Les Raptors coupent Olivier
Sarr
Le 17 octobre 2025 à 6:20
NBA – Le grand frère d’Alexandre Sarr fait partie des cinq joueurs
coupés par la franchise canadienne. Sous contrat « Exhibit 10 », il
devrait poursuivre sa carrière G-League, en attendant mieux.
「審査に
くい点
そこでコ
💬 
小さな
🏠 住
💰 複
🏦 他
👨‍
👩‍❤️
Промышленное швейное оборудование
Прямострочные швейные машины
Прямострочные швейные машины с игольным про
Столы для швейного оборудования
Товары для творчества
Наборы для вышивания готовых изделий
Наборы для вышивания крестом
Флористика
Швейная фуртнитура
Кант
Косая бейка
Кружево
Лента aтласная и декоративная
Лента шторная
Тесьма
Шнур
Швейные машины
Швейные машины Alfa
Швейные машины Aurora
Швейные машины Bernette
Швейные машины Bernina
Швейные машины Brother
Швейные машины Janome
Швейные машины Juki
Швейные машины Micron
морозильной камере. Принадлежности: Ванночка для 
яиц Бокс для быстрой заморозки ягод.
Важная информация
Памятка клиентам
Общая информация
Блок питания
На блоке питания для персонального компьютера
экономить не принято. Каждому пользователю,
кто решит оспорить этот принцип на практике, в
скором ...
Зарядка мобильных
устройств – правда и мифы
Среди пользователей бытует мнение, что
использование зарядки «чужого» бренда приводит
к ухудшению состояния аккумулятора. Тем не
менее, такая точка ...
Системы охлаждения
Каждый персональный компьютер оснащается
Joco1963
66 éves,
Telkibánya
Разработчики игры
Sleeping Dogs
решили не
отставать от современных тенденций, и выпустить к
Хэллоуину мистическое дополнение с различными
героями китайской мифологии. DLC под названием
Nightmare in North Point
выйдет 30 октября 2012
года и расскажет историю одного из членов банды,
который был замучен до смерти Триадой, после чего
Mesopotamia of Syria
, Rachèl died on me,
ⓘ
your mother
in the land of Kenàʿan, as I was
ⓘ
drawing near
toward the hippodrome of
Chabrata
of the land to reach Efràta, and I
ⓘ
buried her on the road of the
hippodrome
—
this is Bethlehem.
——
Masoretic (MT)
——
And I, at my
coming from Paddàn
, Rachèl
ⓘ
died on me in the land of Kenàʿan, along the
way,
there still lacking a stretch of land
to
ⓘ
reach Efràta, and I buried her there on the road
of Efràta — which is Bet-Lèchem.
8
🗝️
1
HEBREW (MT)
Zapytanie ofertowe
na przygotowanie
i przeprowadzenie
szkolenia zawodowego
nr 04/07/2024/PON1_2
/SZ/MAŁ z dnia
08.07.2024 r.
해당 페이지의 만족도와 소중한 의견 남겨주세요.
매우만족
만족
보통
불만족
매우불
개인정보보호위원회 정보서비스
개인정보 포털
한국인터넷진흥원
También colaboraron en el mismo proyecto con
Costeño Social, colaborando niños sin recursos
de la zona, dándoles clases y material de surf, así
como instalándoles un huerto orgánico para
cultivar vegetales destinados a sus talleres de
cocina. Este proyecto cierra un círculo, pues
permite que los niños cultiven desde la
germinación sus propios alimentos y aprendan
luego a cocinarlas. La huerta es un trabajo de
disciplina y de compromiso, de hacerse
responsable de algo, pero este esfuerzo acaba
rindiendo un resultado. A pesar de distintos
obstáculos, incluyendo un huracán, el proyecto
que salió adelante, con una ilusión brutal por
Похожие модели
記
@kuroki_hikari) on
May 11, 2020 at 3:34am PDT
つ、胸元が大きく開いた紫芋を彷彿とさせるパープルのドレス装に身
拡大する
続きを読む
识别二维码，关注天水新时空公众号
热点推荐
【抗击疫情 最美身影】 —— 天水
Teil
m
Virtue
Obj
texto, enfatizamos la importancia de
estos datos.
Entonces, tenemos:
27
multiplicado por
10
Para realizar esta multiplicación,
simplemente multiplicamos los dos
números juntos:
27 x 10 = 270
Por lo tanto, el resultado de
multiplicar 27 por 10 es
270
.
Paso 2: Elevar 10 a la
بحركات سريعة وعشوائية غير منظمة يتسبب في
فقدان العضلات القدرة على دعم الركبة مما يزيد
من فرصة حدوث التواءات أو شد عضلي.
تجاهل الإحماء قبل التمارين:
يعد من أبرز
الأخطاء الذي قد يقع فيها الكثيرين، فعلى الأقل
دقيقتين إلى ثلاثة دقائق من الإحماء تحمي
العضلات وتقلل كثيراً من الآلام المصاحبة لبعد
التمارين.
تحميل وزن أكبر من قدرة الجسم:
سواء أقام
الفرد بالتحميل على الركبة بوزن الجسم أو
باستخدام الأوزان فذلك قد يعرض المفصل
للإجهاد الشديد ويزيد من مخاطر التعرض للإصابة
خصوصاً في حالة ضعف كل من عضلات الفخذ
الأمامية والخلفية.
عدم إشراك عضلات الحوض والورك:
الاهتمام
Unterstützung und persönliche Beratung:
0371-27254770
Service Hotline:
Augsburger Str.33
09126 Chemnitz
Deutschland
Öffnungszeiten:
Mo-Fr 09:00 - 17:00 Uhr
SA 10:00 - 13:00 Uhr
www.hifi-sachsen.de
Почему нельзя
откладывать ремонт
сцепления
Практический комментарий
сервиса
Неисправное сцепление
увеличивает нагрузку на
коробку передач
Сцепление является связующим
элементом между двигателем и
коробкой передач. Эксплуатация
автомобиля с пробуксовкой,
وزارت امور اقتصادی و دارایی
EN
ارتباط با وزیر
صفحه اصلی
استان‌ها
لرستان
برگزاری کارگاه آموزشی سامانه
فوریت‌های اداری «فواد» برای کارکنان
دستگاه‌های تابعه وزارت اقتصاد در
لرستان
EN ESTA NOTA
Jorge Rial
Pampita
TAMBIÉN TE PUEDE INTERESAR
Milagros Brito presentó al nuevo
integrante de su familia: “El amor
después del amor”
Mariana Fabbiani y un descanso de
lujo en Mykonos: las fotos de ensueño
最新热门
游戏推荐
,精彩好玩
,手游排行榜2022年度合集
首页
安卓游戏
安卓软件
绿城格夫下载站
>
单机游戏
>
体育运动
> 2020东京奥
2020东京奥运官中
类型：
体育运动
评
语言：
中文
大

════

What is expected -
From the first line of the records through the line with "Наборы для вышивания готовых изделий", retype everything word for word, including both ends.

Task response -
Les Raptors coupent Olivier
Sarr
Le 17 octobre 2025 à 6:20
NBA – Le grand frère d’Alexandre Sarr fait partie des cinq joueurs
coupés par la franchise canadienne. Sous contrat « Exhibit 10 », il
devrait poursuivre sa carrière G-League, en attendant mieux.
「審査に
くい点
そこでコ
💬 
小さな
🏠 住
💰 複
🏦 他
👨‍
👩‍❤️
Промышленное швейное оборудование
Прямострочные швейные машины
Прямострочные швейные машины с игольным про
Столы для швейного оборудования
Товары для творчества
Наборы для вышивания готовых изделий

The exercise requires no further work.